All lines in the data that hold the word "Where" need copying.

Dataset entries:
*-*-*

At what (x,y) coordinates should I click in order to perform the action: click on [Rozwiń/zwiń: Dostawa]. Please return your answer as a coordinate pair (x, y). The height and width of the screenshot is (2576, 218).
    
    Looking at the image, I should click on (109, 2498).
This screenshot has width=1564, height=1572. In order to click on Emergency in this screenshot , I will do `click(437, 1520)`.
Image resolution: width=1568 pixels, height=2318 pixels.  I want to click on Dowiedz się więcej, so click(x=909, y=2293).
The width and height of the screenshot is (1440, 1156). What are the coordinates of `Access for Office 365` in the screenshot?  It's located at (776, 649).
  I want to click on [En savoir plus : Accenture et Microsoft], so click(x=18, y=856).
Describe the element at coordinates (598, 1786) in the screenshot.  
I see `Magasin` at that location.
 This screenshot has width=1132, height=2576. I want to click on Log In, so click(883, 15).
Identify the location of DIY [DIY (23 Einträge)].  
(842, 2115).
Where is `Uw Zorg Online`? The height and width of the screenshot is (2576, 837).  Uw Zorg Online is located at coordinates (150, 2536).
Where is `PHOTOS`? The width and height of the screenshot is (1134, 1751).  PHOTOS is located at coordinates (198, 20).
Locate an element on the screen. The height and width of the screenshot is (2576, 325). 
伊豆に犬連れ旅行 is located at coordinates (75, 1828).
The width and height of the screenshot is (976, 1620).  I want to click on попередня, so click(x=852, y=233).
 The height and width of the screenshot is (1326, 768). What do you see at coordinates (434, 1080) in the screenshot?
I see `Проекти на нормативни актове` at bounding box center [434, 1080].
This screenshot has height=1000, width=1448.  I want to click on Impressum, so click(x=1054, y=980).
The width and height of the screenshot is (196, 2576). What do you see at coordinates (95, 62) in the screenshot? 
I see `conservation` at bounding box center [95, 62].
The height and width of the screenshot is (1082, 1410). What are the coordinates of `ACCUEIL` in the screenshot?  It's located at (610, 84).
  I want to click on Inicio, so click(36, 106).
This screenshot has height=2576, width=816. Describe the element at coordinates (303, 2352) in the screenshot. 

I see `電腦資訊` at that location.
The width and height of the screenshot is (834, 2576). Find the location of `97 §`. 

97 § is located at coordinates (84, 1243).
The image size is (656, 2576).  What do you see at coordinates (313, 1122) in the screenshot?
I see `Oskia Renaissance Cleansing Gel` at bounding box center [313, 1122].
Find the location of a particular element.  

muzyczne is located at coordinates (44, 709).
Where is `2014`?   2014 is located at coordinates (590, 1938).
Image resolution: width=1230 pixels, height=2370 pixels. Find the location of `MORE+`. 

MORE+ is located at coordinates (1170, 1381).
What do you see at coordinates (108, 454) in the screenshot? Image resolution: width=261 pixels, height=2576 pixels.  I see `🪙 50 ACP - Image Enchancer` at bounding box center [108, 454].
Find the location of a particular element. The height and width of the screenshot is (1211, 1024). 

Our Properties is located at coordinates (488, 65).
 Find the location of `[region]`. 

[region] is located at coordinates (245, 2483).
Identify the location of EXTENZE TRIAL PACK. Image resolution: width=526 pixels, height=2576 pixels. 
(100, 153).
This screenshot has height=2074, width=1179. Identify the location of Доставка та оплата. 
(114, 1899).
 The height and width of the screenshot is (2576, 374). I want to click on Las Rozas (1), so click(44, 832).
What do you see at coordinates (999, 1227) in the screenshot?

*-*-*

EXPECTED ANSWER >>
Where is `Uw Zorg Online`? The height and width of the screenshot is (2576, 837).  Uw Zorg Online is located at coordinates (150, 2536).
Where is `PHOTOS`? The width and height of the screenshot is (1134, 1751).  PHOTOS is located at coordinates (198, 20).
Where is `2014`?   2014 is located at coordinates (590, 1938).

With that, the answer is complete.